The problem
For the material below, output exactly the span from the line with "Kyoto Essgruppe Esstisch" to the line with "部類のプロダクツです。", including both, and nothing besides.

Dataset extract

■ ■ ■ ■ ■

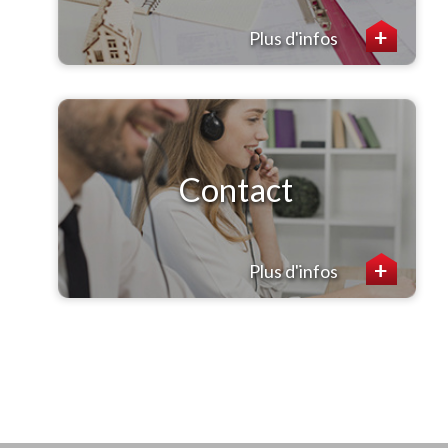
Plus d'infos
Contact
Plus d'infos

■ ■ ■ ■ ■

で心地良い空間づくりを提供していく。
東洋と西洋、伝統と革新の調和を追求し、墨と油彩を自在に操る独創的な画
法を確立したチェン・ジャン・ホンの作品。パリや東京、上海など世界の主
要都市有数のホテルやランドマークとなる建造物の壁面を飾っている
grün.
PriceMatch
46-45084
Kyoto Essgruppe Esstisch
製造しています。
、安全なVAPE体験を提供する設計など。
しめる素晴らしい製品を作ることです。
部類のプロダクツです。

■ ■ ■ ■ ■

Solution
Kyoto Essgruppe Esstisch
製造しています。
、安全なVAPE体験を提供する設計など。
しめる素晴らしい製品を作ることです。
部類のプロダクツです。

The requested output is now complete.